WASHINGTON (AP) — Nearly six in 10 Medicare recipients would pay higher premiums under a hypothetical privatized system, with wide regional differences leading to big hikes in some states and counties, a study released Monday finds.
The report by the nonpartisan Kaiser Family Foundation immediately became fodder for the presidential campaign. Republican Mitt Romney and his running mate, Wisconsin congressman Paul Ryan, have proposed changing Medicare from an open-ended benefit program to a system dominated by private plans that are paid a fixed amount by the government. President Barack Obama says that would shift costs to seniors.
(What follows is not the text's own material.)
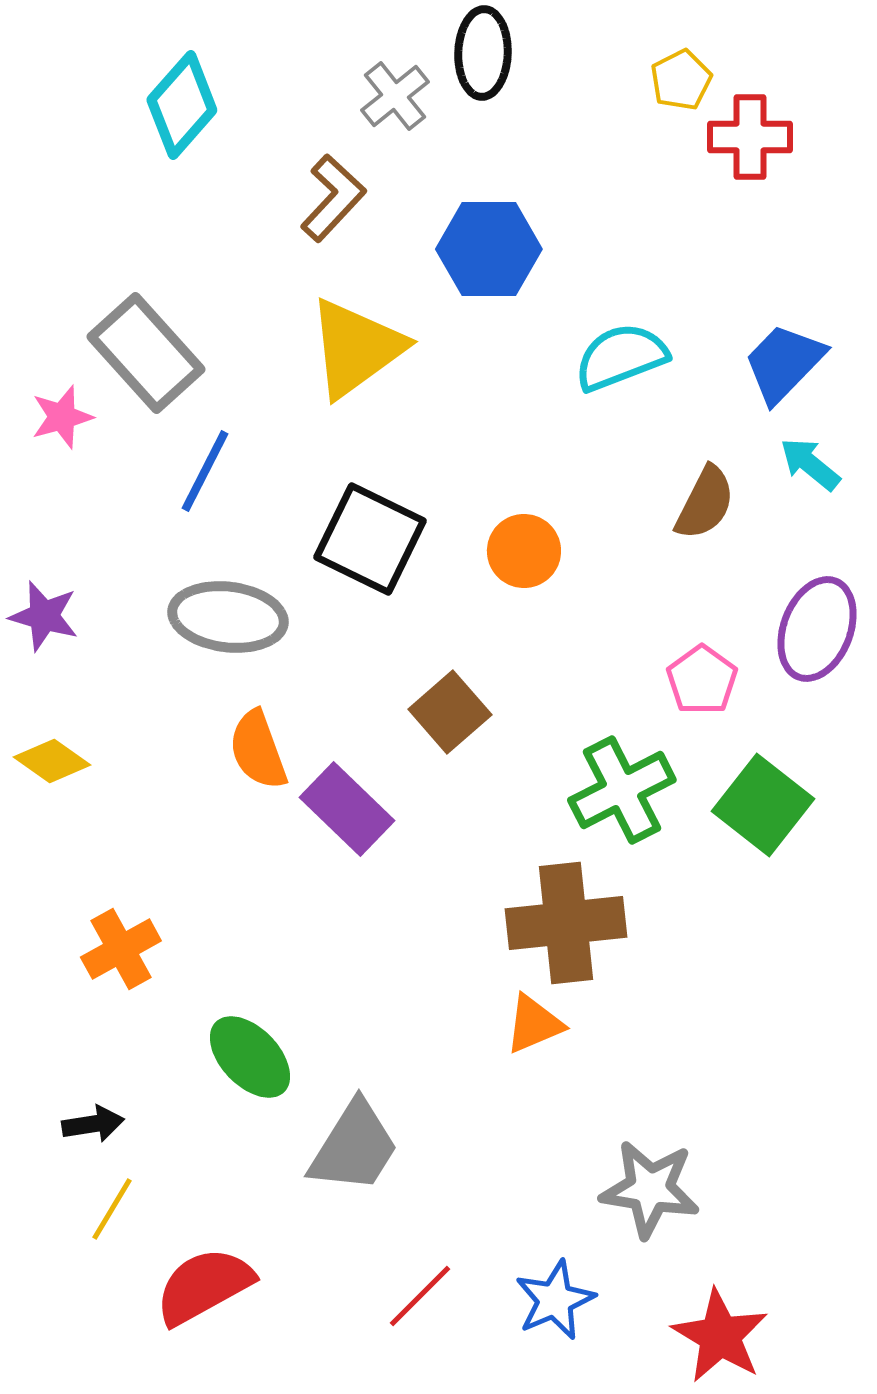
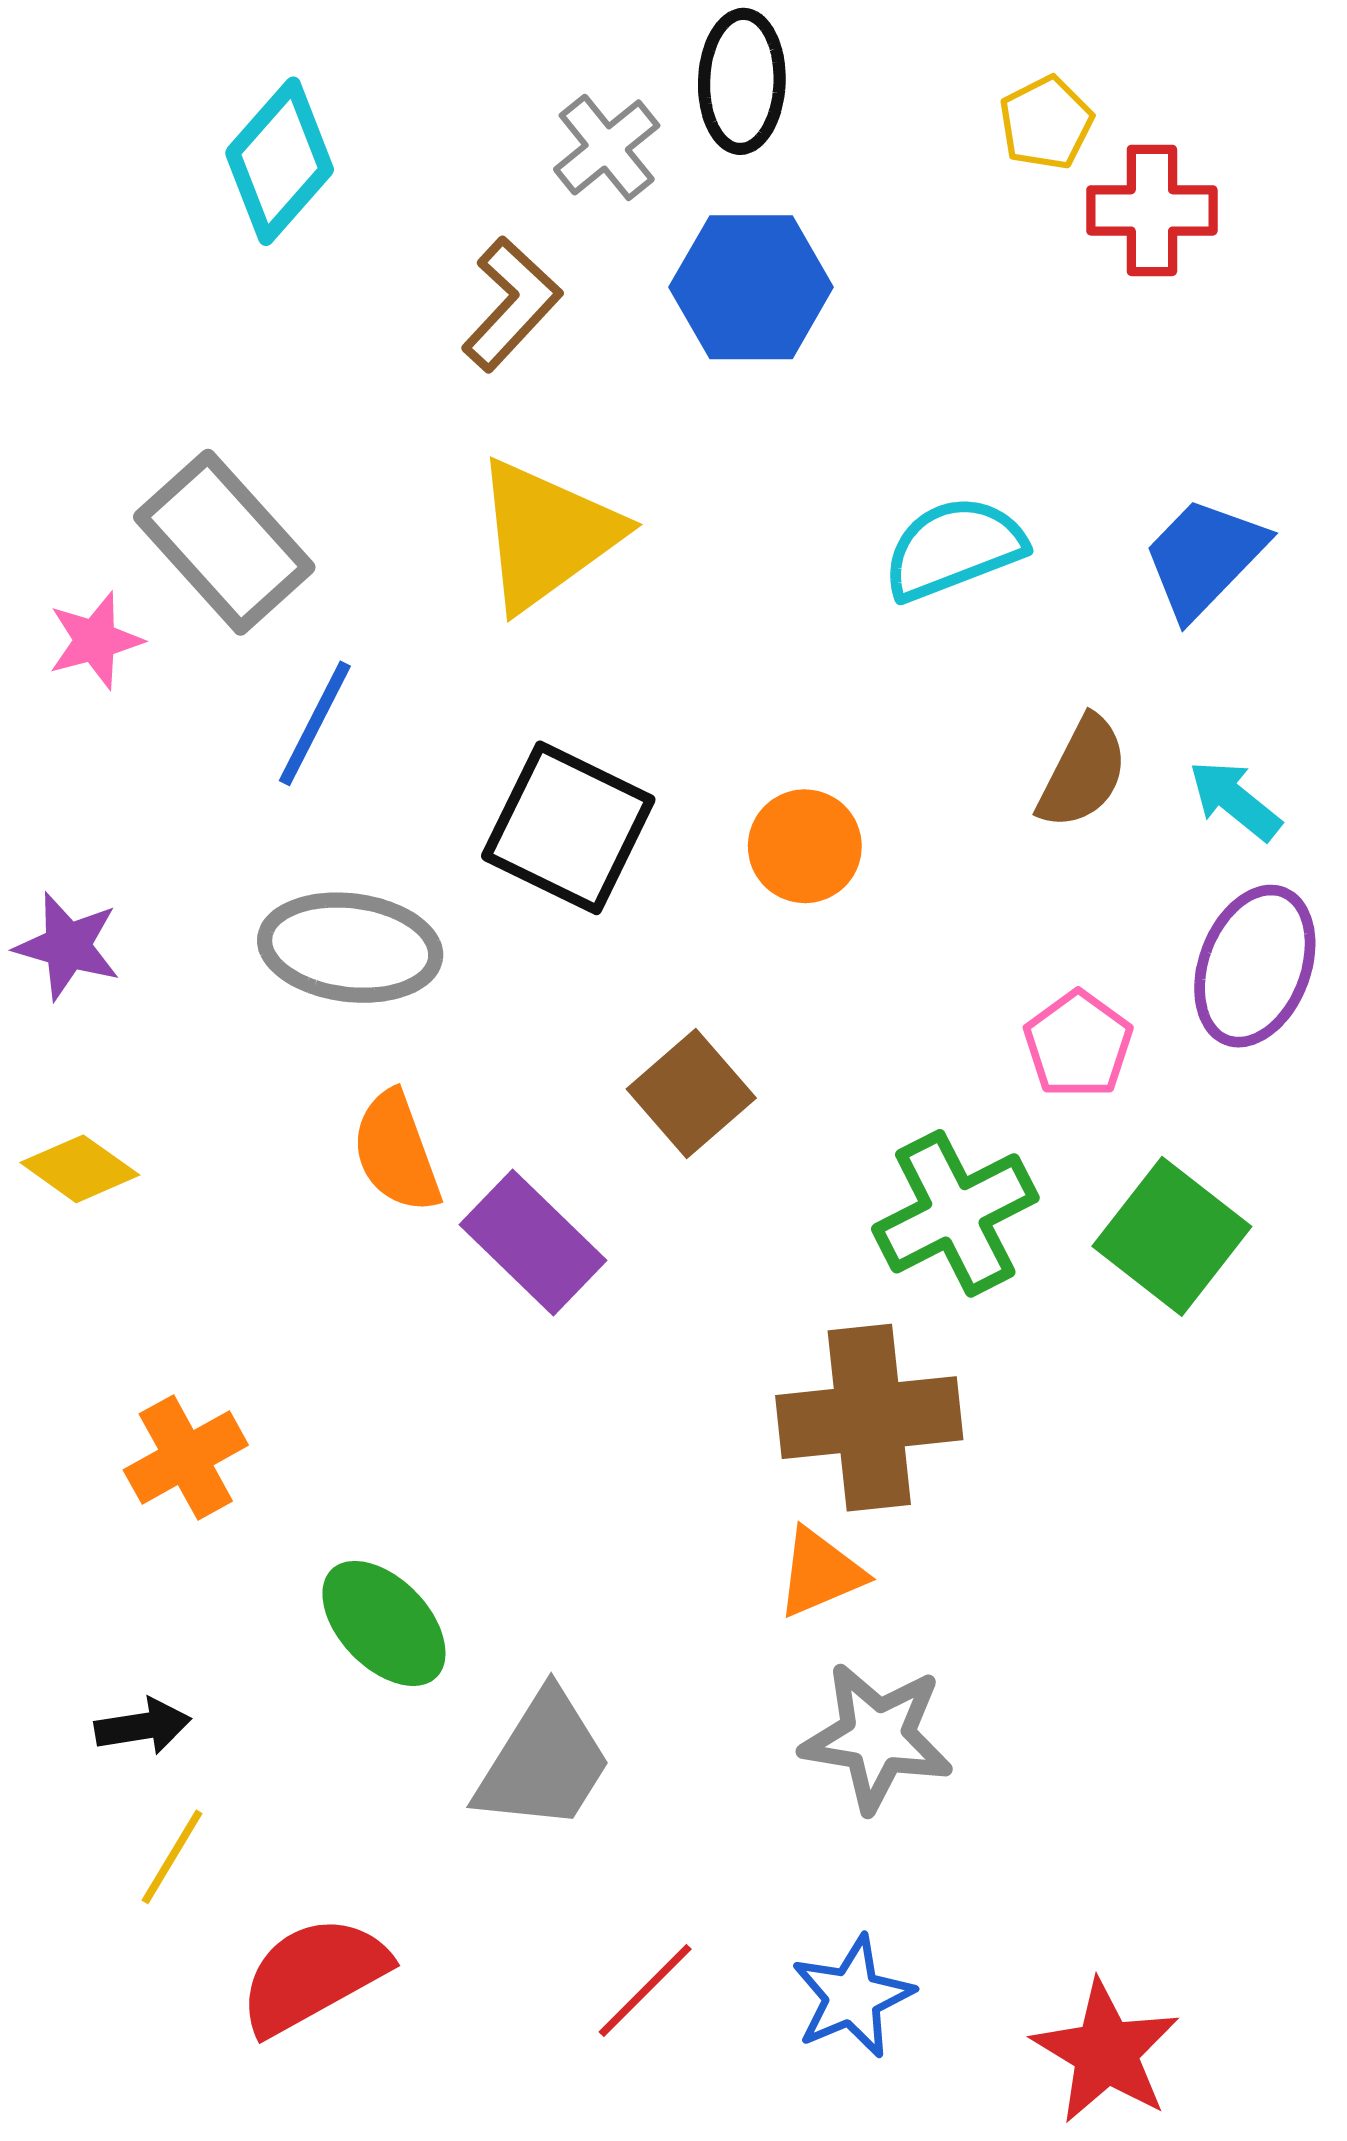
blue hexagon: (489, 249) -> (751, 287), moved
cyan arrow: (810, 464) -> (1235, 800), moved
gray star: (650, 1189) -> (877, 1737), moved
The Medicare change would mirror the difference between traditional workplace pensions and modern-day 401(k) plans, in which the employer contribution is limited. While financing Medicare would become less of a challenge for taxpayers under Romney's "premium support" approach, the risk is that retirees could end up paying more if medical costs rise unchecked.
In the senior-rich political swing state of Florida, the hypothetical plan modeled by Kaiser would boost premiums for traditional Medicare by more than $200 a month on average. In Nevada, another competitive state, 50 percent of seniors would face additional monthly premiums of $100 or more. That's part of a new pattern of regional disparities that would emerge from overhauling Medicare's payment system, the report said.
The study carried a prominent disclaimer that it should not be taken as an analysis of the Romney-Ryan proposal, partly because their plan lacks specifics. However, Kaiser says the approach it modeled is similar to what Romney and Ryan propose.
Like the Romney-Ryan plan, government health insurance payments for individual seniors would be tied to the cost of the second-lowest private insurance plan in their geographical area, or traditional Medicare, whichever is less expensive. Seniors could pick a private plan or a new public program modeled on traditional Medicare. But if their pick costs more than the government payment, they would have to pay the difference themselves.
One of the biggest differences, however, is that the report assumes the privatization plan is already implemented. Under Romney-Ryan, current beneficiaries and those 10 years from retirement could stay in the traditional system. But the Kaiser study assumed the change has already taken place, and all Medicare recipients are already in the new system.
The study also did not model the effects of additional financial help that Romney has promised for low-income seniors and those in frail health, because details have not been filled in.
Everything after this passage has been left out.